Superintendent William Hite has been telling audiences, “We have to take some action – or we’ll have to close the District.”
And while closing the buildings themselves will eliminate some annual maintenance and utility costs, a detailed analysis provided by District officials shows that almost 80 percent of the plan’s projected savings depends on reductions to the District’s unionized workforce. The closure plan anticipates lower numbers of teachers, administrators, aides, nurses and safety officers – over $22 million in annual labor costs.
Officials say most staffing levels are determined by the number of students in a building, and thus most jobs in closed schools will follow students to their new schools.
But they say that consolidating schools is more efficient because it allows for a net decrease in the number of District employees, particularly in administration and maintenance.
“When you operate a small school … you still need that administrative staff,” said Matthew Stanski, the District’s chief financial officer. “That becomes more efficient the larger the school becomes.”
Deputy Superintendent Paul Kihn says the District’s savings estimates are based on data collected from last year’s closures and factor in an increase in overall transportation costs.
Kihn also believes that closings won’t trigger a larger-than-usual migration of students to more-costly charter schools, and that the District can stick to its relatively lean budget for post-closure improvements in the so-called “receiving schools.”
Next year, Kihn said, a total of $19 million is dedicated to investing in “high-quality seats” across the District; that figure will support everything from three new Renaissance charters to academic upgrades at low-performing schools and schools affected by closures.
“We’re not planning on spending money that we don’t have,” Kihn said.
But District officials also acknowledge “substantial” one-time transition costs in the first year that will eat into some portion of the $28 million in savings – exactly how much they are not prepared to say.
Since the plan was announced, critics have been making the argument that transition costs will offset the promised savings. They point to reports from Chicago and Washington, D.C., where school officials once promised windfalls from large-scale closures. In Chicago, leaked internal school district documents suggest that it underreported its closure-related transition costs by anywhere from $150 million to $400 million.
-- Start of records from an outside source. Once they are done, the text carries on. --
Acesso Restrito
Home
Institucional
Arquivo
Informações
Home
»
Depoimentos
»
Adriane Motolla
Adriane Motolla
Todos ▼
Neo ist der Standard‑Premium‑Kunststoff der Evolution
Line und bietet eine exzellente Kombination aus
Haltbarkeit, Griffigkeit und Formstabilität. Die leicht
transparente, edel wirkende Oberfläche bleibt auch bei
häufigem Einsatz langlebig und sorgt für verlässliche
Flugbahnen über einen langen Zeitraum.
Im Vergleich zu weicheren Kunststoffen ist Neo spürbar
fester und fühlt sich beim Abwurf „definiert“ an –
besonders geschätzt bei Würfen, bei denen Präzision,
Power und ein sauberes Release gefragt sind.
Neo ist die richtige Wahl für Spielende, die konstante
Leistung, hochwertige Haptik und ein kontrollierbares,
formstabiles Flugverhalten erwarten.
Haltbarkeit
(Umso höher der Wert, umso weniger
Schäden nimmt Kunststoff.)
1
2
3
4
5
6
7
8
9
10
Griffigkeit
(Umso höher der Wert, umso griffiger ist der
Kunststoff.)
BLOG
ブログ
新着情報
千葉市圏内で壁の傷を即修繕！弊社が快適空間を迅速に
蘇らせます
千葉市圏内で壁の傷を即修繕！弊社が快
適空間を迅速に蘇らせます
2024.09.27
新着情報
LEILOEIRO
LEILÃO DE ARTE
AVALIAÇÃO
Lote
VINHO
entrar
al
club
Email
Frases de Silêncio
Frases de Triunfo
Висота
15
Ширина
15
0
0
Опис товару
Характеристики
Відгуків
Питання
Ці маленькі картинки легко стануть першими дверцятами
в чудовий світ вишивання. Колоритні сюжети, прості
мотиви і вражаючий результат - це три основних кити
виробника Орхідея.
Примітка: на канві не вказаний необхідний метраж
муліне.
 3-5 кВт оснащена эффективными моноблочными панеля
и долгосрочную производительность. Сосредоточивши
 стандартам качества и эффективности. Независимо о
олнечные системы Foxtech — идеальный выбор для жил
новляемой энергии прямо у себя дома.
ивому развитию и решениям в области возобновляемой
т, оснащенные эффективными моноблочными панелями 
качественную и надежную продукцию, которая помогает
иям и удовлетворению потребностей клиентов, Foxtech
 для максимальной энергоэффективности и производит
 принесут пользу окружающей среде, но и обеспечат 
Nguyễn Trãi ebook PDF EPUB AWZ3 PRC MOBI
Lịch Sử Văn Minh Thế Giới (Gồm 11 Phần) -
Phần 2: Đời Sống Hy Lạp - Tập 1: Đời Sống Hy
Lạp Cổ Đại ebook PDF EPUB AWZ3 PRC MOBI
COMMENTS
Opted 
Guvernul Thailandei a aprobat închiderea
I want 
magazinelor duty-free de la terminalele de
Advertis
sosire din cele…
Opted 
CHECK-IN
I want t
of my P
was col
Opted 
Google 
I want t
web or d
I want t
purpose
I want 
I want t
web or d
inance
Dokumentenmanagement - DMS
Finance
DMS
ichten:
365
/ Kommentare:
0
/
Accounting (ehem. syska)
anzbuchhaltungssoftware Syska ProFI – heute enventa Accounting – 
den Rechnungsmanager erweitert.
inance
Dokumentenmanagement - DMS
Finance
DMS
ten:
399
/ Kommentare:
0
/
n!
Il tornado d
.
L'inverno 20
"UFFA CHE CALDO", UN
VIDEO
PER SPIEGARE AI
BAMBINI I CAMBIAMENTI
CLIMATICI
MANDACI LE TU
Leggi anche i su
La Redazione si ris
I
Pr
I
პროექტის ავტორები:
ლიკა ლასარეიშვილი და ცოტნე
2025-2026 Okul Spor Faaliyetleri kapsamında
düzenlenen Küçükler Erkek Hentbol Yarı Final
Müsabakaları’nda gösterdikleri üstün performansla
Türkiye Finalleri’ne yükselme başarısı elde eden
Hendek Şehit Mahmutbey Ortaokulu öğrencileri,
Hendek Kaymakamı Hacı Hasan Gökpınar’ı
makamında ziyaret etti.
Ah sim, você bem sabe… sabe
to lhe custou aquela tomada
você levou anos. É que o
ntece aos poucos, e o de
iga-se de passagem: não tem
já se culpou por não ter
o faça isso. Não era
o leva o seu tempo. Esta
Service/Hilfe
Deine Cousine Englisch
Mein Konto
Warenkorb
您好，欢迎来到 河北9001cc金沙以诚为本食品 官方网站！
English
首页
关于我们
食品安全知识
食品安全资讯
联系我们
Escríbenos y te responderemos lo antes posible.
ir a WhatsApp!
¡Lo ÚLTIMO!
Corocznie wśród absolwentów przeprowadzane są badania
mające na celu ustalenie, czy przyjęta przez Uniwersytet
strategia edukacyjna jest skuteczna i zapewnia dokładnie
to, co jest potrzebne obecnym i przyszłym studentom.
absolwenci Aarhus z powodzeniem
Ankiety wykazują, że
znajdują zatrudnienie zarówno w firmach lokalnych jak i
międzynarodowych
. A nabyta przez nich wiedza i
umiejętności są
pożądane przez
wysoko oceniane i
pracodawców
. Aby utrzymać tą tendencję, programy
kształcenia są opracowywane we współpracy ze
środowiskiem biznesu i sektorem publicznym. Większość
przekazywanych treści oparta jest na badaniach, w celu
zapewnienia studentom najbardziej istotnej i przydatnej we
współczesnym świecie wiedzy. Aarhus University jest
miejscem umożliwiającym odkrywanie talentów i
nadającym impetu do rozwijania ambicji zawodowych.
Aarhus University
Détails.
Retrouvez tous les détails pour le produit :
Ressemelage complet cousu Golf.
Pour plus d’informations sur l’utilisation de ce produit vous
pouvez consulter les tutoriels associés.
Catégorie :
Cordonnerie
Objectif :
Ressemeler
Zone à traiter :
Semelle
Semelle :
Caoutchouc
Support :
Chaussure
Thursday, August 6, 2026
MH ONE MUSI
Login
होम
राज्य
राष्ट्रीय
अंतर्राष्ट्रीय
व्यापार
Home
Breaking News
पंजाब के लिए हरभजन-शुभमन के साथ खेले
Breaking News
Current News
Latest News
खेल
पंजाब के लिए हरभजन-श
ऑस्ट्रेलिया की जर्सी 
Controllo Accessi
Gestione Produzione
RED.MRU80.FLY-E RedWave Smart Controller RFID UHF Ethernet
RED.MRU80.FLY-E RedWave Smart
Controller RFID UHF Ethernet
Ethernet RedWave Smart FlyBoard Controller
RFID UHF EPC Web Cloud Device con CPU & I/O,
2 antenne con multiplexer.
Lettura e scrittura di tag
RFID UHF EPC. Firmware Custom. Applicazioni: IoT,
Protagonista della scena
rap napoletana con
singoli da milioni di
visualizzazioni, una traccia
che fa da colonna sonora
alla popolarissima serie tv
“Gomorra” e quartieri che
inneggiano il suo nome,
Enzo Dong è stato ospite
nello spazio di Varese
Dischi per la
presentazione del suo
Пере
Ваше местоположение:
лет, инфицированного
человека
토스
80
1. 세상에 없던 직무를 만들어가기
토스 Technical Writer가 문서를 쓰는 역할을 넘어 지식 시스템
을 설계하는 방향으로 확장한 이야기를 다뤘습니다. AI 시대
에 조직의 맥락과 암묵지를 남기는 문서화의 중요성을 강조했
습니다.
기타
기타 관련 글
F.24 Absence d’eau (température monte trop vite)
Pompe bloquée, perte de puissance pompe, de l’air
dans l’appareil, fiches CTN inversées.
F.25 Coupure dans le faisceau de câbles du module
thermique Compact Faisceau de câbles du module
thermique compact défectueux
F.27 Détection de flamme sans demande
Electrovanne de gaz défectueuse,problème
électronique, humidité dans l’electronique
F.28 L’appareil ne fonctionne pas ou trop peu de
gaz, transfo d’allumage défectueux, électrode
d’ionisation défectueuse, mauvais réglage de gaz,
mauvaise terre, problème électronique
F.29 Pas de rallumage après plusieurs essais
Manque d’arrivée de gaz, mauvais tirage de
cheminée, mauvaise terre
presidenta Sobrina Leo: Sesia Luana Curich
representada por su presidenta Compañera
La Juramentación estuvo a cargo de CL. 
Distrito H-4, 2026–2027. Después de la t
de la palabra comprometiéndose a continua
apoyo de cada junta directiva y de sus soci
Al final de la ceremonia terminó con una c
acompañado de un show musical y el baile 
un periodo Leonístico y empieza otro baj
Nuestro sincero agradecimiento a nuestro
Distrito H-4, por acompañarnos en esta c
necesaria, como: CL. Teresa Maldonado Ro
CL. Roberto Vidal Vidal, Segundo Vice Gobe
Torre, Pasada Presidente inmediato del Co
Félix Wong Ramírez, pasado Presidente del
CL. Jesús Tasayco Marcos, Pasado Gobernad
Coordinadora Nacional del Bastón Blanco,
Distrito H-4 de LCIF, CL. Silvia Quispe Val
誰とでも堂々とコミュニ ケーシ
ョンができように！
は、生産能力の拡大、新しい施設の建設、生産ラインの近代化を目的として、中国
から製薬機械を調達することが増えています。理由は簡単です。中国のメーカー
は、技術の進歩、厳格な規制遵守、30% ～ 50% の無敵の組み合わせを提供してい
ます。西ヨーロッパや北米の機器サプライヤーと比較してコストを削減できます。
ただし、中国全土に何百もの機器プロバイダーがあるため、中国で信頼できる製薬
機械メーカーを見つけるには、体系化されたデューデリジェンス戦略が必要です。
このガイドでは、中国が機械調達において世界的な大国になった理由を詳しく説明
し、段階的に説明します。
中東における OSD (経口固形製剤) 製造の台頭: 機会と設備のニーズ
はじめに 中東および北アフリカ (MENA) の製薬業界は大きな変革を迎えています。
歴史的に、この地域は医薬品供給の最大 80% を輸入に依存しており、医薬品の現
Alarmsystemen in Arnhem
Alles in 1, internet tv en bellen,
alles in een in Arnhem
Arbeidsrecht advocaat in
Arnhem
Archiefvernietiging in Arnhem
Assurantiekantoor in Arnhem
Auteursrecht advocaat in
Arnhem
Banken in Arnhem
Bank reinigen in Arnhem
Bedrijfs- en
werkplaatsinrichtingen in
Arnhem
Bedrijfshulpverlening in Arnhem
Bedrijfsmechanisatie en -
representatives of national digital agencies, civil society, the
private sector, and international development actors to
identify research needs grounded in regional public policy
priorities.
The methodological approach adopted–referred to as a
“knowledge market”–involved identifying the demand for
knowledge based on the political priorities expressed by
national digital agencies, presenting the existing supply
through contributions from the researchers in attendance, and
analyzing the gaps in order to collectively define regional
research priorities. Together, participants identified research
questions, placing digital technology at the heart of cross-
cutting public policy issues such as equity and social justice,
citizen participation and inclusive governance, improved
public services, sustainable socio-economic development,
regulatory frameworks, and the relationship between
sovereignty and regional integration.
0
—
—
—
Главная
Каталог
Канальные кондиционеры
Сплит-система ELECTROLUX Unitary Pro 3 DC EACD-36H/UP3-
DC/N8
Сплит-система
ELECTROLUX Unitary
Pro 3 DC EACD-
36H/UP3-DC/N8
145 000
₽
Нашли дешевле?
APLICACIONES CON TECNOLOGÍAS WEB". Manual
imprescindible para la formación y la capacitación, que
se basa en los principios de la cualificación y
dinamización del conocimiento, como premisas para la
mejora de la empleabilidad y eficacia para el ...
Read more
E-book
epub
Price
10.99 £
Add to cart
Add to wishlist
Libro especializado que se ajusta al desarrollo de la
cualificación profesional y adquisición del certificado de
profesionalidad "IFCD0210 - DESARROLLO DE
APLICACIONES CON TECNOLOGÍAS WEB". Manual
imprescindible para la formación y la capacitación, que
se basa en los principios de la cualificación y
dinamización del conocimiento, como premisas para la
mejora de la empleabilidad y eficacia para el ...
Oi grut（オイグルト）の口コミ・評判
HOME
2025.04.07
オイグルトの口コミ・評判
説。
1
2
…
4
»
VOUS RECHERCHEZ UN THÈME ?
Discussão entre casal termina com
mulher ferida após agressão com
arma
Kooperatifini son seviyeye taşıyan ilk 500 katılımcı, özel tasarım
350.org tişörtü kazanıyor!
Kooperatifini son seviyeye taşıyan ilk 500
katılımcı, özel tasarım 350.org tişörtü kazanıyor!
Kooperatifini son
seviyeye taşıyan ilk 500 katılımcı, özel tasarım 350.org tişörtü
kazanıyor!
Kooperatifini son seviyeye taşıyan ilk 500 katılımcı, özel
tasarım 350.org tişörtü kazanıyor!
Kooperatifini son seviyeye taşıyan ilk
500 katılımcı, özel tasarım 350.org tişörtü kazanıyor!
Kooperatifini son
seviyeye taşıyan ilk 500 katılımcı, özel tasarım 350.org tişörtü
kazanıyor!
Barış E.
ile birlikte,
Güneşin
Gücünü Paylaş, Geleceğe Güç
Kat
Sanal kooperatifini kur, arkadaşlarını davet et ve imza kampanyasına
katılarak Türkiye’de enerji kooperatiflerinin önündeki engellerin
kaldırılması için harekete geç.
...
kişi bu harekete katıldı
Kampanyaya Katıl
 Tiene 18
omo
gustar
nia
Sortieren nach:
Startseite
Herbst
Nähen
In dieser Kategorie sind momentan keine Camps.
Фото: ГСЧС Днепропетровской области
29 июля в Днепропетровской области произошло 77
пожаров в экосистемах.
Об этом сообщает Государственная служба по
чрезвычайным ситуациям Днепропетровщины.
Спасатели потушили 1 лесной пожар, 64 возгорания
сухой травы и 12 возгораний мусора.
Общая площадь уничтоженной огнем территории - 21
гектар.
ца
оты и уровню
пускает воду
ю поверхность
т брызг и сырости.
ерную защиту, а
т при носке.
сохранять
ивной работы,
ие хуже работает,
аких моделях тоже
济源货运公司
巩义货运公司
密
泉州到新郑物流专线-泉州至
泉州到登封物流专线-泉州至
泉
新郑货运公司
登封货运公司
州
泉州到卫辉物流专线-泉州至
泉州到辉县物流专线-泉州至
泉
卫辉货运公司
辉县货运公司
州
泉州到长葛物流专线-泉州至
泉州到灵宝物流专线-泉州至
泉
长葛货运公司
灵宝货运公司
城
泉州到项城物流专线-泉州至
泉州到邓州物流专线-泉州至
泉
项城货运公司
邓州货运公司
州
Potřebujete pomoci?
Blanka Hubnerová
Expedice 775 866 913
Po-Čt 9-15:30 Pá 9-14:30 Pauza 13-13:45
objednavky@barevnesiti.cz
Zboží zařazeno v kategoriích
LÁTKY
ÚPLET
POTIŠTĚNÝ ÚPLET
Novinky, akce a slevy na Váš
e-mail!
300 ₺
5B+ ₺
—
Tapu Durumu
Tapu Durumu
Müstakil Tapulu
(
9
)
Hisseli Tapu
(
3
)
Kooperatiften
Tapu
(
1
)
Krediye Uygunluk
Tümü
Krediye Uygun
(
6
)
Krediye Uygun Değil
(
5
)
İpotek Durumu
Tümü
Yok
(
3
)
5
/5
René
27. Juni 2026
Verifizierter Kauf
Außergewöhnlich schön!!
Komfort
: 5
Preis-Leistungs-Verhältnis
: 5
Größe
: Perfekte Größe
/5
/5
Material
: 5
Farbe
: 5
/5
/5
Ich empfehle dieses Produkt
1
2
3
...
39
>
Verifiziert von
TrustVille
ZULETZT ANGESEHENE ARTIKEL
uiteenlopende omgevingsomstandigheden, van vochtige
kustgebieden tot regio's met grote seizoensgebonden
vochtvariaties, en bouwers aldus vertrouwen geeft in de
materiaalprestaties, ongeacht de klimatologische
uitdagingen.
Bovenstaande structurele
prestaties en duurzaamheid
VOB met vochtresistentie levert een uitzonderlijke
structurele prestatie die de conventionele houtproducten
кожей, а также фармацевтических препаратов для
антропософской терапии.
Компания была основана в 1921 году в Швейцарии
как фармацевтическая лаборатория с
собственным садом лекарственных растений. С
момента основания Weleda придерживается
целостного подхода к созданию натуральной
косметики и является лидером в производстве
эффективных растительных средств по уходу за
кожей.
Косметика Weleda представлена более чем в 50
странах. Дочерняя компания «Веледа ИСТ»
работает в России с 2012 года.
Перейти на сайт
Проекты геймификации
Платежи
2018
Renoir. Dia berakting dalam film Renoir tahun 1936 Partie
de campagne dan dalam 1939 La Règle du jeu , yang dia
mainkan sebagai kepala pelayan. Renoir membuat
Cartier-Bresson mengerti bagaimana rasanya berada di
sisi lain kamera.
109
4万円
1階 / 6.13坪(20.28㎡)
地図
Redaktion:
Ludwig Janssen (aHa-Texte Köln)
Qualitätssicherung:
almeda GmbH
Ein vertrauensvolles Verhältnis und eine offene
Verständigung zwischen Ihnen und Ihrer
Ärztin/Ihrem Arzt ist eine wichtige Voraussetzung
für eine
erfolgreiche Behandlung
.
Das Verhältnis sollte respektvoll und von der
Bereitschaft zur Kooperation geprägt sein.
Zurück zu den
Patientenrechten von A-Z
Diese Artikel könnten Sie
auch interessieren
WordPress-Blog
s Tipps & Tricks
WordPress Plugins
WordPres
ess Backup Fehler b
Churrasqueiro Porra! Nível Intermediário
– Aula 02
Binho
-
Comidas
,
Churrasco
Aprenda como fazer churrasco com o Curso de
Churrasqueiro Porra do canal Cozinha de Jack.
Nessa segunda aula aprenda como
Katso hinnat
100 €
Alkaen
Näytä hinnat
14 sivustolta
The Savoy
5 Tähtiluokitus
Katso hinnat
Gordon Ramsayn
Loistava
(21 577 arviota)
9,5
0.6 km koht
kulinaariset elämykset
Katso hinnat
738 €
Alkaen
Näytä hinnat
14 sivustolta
In D.C. a 2012 auditor’s report found that the capital costs for closing 23 schools were $40 million, four times higher than original estimates.
The surprise expenses in these two cities reportedly came in such areas as building maintenance and severance pay.
Mary Filardo, who as head of the Washington, D.C.-based 21st Century School Fund has done extensive work around closures, said many of the unexpected costs there were the result of poor planning.
“There were a lot of amateurs,” she said. “They underestimated what was going to be involved. They didn’t properly mothball [closed schools] – and then, when they went to negotiate with charters about them, the buildings were a wreck.”